*MATERIAL TO PROCESS*.
┄┄┄┄┄┄
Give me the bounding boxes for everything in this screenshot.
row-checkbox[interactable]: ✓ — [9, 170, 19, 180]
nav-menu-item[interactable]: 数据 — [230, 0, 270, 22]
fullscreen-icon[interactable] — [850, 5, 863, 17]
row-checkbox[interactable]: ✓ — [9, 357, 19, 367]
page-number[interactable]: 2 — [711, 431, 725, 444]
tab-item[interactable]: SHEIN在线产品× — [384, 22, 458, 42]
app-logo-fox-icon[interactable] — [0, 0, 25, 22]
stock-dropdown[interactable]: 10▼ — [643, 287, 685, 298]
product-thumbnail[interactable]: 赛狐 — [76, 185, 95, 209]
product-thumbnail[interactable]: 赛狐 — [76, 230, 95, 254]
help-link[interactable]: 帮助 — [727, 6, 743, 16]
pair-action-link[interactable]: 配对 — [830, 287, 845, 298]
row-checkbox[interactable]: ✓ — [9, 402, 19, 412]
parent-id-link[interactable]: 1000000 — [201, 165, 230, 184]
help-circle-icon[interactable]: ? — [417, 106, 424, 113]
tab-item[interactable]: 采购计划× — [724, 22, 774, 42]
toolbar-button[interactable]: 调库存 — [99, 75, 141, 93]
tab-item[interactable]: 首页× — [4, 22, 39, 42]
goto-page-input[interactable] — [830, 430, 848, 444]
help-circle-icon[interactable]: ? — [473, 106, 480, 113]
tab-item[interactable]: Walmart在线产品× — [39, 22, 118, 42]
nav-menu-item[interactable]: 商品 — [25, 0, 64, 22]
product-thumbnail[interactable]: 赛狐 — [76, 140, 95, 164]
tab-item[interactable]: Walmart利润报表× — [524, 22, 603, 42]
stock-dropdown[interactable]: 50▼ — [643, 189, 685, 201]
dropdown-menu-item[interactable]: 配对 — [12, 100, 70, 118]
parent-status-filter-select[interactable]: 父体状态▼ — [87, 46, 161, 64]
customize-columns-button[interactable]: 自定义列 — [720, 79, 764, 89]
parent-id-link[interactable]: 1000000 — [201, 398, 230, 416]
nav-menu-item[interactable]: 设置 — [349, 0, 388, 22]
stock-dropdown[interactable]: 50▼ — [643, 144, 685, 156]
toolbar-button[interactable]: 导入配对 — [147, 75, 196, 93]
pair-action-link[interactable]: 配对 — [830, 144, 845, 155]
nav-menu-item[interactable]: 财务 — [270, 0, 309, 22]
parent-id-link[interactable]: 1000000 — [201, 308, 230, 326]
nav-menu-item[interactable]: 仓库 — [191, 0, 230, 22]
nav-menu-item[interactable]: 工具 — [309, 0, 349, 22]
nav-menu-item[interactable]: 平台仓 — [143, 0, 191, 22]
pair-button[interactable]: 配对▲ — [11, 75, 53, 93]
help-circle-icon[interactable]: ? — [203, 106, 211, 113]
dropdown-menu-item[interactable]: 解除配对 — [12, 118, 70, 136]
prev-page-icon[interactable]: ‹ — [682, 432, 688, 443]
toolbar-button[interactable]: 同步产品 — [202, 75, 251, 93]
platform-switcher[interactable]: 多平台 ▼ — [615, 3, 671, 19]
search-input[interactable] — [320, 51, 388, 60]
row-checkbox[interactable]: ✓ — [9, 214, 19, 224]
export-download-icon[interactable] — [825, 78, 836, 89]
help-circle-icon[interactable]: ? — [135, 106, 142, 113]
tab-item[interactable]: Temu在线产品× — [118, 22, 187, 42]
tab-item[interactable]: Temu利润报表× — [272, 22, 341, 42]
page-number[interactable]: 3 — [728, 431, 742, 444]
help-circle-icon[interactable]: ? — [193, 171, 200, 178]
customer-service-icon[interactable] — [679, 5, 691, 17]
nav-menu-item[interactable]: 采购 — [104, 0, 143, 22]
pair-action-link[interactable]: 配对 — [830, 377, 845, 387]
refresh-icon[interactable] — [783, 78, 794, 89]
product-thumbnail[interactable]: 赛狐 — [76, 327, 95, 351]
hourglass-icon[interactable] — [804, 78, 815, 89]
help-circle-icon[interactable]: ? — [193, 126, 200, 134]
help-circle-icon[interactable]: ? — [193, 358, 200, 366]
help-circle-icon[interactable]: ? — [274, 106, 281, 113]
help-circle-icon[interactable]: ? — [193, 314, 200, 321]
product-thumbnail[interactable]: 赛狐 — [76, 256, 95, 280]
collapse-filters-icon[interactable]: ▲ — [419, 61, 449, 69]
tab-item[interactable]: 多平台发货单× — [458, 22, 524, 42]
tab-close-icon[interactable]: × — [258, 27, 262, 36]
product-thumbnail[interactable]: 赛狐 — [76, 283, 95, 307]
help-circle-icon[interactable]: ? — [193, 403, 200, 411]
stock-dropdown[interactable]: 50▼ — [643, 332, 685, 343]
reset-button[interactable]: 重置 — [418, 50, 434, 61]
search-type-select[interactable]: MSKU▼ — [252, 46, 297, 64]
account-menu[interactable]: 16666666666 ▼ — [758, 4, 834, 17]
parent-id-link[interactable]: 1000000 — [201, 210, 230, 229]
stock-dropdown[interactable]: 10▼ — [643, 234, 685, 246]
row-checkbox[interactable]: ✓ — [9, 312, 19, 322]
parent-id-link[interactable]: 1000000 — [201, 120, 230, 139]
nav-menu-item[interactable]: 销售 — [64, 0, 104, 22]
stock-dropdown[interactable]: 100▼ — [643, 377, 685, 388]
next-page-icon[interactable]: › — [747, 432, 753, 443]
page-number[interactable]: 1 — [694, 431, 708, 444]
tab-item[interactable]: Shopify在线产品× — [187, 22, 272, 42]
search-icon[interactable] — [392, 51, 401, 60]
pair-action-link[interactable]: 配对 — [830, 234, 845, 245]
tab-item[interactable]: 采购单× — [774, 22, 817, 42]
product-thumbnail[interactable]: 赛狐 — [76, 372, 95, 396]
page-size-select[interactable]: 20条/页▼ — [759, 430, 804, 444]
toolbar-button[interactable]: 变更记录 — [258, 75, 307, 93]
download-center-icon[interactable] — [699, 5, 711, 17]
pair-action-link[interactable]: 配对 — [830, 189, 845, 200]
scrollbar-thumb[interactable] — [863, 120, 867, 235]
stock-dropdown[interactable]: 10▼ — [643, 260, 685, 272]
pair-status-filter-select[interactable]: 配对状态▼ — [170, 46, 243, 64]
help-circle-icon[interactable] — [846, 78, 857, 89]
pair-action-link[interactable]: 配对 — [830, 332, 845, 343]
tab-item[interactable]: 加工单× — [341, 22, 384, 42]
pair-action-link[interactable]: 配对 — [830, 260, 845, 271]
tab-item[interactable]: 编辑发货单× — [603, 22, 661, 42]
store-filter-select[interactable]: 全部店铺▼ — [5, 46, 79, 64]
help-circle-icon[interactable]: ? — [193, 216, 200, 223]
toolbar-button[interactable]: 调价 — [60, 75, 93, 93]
┄┄┄┄┄┄
*WHAT YOU NEED TO DO*. All lines that contain the word "status" must be copied from the records above.

*OUTPUT FOR THIS TASK*.
parent-status-filter-select[interactable]: 父体状态▼ — [87, 46, 161, 64]
pair-status-filter-select[interactable]: 配对状态▼ — [170, 46, 243, 64]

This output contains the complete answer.